Required work:
Copy the lines word for word. Begin at the line that contains "Wrap output in <instances>...</instances>. Give" and end with the final line of the data.

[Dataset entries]
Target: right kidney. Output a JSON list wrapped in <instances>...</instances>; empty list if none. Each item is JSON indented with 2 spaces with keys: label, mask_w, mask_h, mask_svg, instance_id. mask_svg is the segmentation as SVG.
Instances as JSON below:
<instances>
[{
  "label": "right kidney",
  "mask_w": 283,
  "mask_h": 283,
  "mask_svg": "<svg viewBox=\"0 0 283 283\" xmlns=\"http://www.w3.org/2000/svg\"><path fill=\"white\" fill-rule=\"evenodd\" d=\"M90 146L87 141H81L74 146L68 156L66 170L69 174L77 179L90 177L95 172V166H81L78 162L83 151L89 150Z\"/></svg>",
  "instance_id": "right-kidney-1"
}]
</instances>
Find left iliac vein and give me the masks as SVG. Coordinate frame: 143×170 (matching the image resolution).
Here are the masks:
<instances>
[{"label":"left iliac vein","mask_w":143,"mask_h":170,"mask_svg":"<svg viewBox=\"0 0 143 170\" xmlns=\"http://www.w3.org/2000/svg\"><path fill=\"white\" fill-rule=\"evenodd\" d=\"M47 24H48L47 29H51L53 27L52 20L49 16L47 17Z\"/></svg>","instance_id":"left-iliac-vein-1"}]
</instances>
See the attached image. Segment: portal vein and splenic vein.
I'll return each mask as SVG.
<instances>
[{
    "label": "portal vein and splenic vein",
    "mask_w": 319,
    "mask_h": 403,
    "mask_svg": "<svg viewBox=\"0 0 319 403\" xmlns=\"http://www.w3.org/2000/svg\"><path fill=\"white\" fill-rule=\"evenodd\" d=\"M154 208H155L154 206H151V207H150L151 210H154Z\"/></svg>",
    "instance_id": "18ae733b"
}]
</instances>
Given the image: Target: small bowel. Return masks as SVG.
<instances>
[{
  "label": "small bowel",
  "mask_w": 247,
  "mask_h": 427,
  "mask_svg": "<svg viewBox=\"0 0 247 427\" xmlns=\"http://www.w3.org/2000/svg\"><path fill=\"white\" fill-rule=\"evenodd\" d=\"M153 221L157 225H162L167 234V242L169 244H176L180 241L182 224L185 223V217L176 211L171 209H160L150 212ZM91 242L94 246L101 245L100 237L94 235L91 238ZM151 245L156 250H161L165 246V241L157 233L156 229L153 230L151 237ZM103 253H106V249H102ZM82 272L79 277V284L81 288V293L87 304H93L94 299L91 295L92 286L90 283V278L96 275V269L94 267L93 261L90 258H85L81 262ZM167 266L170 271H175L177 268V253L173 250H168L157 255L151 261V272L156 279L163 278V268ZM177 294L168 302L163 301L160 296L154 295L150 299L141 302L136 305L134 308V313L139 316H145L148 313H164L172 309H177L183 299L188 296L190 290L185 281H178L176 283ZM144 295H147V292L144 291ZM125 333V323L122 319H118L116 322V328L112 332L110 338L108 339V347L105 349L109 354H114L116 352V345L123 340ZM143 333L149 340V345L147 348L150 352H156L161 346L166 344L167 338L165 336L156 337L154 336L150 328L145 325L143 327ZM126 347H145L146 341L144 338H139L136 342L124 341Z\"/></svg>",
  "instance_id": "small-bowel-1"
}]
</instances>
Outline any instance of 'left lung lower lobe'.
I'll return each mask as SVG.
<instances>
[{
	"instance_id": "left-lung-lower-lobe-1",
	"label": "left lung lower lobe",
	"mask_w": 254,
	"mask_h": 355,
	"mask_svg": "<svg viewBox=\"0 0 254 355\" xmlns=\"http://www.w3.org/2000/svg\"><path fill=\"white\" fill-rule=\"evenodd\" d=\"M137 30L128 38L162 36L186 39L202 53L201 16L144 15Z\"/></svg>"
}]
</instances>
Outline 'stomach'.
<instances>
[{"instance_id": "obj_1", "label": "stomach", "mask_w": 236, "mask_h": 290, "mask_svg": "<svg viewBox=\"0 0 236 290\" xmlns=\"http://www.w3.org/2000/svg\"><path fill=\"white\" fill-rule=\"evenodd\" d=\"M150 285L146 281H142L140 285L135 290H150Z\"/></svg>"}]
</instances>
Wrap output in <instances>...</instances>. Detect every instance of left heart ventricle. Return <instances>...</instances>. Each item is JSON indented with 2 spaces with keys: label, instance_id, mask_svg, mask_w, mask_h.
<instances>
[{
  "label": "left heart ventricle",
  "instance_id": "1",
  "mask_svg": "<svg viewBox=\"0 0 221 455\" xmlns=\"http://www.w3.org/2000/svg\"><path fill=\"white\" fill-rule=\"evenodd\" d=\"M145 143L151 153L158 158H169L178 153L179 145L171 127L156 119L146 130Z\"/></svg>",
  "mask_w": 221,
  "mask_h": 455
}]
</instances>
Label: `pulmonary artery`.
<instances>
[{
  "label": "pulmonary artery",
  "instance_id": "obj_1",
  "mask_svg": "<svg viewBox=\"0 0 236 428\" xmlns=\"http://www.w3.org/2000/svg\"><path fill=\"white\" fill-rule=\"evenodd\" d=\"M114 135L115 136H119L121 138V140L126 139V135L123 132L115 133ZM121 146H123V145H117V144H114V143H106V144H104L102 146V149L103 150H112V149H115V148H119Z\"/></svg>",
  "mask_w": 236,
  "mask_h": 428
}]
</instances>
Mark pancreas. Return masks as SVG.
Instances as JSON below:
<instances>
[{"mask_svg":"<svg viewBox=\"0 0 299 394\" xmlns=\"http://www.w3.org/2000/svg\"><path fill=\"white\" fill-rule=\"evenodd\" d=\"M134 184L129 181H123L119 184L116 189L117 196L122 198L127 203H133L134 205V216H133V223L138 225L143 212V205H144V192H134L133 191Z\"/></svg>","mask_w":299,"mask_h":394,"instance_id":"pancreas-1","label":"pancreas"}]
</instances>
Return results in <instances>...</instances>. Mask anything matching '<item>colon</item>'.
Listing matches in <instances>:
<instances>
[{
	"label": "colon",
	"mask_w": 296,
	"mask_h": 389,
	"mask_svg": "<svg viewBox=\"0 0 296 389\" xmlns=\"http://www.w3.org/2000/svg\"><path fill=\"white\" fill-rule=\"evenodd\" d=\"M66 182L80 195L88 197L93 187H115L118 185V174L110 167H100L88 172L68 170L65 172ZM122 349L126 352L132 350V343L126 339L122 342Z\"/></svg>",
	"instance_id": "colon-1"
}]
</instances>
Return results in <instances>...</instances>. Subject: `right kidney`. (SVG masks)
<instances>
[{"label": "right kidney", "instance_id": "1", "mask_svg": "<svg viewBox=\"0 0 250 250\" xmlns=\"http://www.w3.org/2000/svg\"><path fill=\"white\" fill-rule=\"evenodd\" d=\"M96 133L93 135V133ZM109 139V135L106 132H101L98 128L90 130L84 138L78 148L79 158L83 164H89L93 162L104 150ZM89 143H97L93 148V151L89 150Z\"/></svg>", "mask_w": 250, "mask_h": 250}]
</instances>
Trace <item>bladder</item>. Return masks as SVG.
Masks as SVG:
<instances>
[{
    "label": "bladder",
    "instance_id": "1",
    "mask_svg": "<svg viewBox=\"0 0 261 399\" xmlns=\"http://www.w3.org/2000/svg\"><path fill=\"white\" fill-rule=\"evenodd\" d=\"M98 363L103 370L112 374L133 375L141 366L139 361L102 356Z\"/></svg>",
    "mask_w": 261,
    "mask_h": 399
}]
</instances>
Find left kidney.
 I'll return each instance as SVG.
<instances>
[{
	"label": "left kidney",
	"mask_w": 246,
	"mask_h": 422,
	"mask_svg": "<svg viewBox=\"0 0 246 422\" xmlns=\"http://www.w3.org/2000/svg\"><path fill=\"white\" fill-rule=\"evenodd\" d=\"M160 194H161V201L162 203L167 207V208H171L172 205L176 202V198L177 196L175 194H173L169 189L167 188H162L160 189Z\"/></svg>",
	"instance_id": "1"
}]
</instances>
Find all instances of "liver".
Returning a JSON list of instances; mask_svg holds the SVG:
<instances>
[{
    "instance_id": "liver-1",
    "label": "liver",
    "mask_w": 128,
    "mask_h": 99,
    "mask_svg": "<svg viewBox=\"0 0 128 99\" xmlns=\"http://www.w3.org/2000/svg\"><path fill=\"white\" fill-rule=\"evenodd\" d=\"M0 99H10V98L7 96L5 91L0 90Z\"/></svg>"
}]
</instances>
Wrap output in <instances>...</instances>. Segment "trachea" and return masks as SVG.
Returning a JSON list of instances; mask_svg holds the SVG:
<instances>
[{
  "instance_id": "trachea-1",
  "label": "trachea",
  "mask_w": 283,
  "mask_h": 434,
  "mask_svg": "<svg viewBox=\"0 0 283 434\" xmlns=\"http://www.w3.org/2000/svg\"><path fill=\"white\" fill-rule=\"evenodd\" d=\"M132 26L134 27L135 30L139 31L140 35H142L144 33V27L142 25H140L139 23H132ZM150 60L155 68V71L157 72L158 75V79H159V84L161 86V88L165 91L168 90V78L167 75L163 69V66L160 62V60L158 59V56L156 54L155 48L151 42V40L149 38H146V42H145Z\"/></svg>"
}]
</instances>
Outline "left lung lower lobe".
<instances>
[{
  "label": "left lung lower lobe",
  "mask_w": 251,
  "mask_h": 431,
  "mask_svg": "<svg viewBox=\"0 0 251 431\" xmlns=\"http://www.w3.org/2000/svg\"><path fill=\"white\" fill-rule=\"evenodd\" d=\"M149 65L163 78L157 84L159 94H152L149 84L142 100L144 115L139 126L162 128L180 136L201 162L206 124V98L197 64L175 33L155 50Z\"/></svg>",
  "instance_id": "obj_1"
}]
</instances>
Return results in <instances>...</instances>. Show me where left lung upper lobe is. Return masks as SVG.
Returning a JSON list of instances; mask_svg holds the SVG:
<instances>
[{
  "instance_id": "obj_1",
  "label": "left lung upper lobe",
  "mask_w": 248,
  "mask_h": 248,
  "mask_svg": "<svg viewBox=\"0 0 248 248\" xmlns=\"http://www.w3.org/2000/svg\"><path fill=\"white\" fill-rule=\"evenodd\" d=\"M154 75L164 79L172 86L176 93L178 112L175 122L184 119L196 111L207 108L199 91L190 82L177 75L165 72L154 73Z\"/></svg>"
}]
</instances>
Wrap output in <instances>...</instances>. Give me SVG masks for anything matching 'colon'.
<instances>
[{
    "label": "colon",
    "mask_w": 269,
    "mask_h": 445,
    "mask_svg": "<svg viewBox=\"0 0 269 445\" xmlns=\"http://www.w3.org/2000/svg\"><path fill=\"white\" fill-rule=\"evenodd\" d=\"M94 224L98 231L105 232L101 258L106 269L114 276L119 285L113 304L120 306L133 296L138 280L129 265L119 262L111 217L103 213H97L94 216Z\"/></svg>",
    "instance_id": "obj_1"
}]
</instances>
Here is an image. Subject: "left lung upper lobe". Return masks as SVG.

Finished exercise:
Wrap output in <instances>...</instances>. Give me SVG masks for anything matching 'colon'.
<instances>
[{
    "label": "colon",
    "mask_w": 269,
    "mask_h": 445,
    "mask_svg": "<svg viewBox=\"0 0 269 445\" xmlns=\"http://www.w3.org/2000/svg\"><path fill=\"white\" fill-rule=\"evenodd\" d=\"M94 224L98 231L105 232L101 258L106 269L114 276L119 285L113 304L120 306L133 296L138 280L129 265L119 262L111 217L103 213H97L94 216Z\"/></svg>",
    "instance_id": "obj_1"
}]
</instances>
Here is an image. Subject: "left lung upper lobe". Return masks as SVG.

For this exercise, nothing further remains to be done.